Teensy 4.1 PSRAM Random Access Latency

nherzing · Aug 14, 2020

My question is around latency limitations of the PSRAM on the Teensy 4.1 in regards to random access.

I was hoping to achieve worst case sub-microsecond tiny random access reads (reading a single byte) from the PSRAM. The majority of the time, I experience sub-microsecond reads (well below that limit) but I do experience the occasional read that takes particularly long. My understanding from reading the datasheets and startup.c is that there is some caching/prefetching/other complicating factors that make it non-trivial to immediately tell how long worst case random access read should take.

My question (for someone who understands this far deeper than I do) is two-fold:

1. Are worst case sub-microsecond tiny random access reads from PSRAM feasible?
2. If so, any suggestions on how one might achieve this? I'm guessing it would require a rewrite of the FlexSPI configuration to optimize short, random reads?

I wrote a little script to get basic timing data on sequential vs random access reads. Hopefully it's helpful to understand the types of reads I'm talking about. You can see that, on average, the random access reads are well below a microsecond but there are outliers in there that are causing issues for my use case (interfacing with an externally clocked system). You can also see that sequential access is an order of magnitude faster than random access on the PSRAM.
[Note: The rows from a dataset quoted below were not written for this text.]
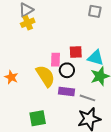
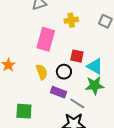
yellow cross: (28, 23) -> (71, 20), moved
pink rectangle: (55, 60) -> (46, 39), moved, size x1.6
yellow semicircle: (45, 76) -> (42, 72), size x0.7

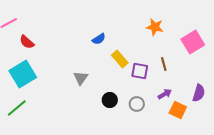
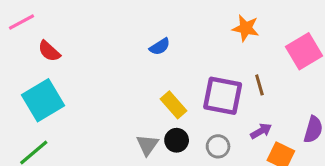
yellow rectangle: (120, 59) -> (173, 105), moved
purple square: (140, 71) -> (223, 96), size x1.5
gray triangle: (81, 78) -> (147, 145), moved

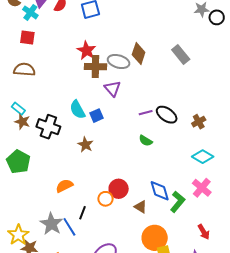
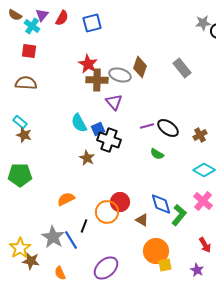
black cross: (48, 127) -> (109, 140), moved
green semicircle: (146, 141) -> (157, 154), moved
green pentagon: (18, 162) -> (20, 175), turned -30
orange circle: (106, 199) -> (107, 212), size x1.5

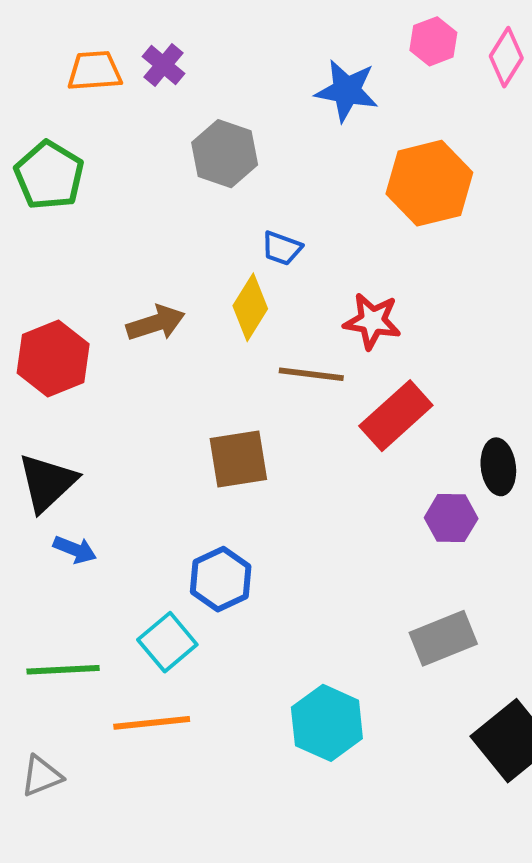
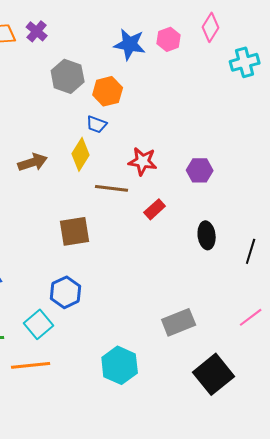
pink hexagon: (433, 41) -> (169, 39), moved
orange hexagon: (429, 183) -> (108, 91), moved, size x0.7
red rectangle: (396, 416) -> (155, 209), size x0.6
purple hexagon: (451, 518) -> (200, 170), moved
I'm a software dev with little hardware experience so sorry if I'm missing something obvious. Happy to provide any additional details that might be helpful. Thanks!

Code:

// Output running locally for 10000 reads:
//Random access
//Fast RAM: 221 us
//PSRAM: 6950 us
//Sequential access
//Fast RAM: 202 us
//PSRAM: 319 us

EXTMEM uint8_t extmem_data[0x10000];
uint8_t data[0x10000];

uint32_t memory_test() {
  while (!Serial) ;
  uint32_t result[10]; // prevent optimizing the loops away

  uint32_t num_samples = 100000;
  uint32_t num_iters = 10000;
  uint32_t *idxes = malloc(num_samples);

  // fill in random indices to access
  for (int i = 0; i < num_samples; i++) {
    idxes[i] = random(0x10000);
  }

  Serial.println("Random access");
  elapsedMicros took = 0;
  for (int i = 0; i < num_iters; i++) {
    result[i % 10] = data[idxes[i]];
  }
  unsigned long res = took;
  Serial.printf("Fast RAM: %d\n", res);

  took = 0;
  for (int i = 0; i < num_iters; i++) {
    result[i % 10] = extmem_data[idxes[i]];
  }
  res = took;
  Serial.printf("PSRAM: %d\n", res);

  Serial.println("Sequential access");
  took = 0;
  for (int i = 0; i < num_iters; i++) {
    result[i % 10] = data[i];
  }
  res = took;
  Serial.printf("Fast RAM: %d\n", res);

  took = 0;
  for (int i = 0; i < num_iters; i++) {
    result[i % 10] = extmem_data[i];
  }
  res = took;
  Serial.printf("PSRAM: %d\n", res);  

  return result[5];
}

void setup() {
  memory_test();
}

void loop() {
  // put your main code here, to run repeatedly:

}

defragster · Aug 14, 2020

There are tests posted to invalidate the cache that would allow seeing the true uncached timing behavior. Seems that was in Paul's PSRAM test sketch posted on the forum and on his github.

There is a 32KB cache area used across the External pad chips ( PSRAM or FLASH ) and the upper 256KB of on chip RAM2 in the 1062 - is may also cover the 'boot' flash where code resides?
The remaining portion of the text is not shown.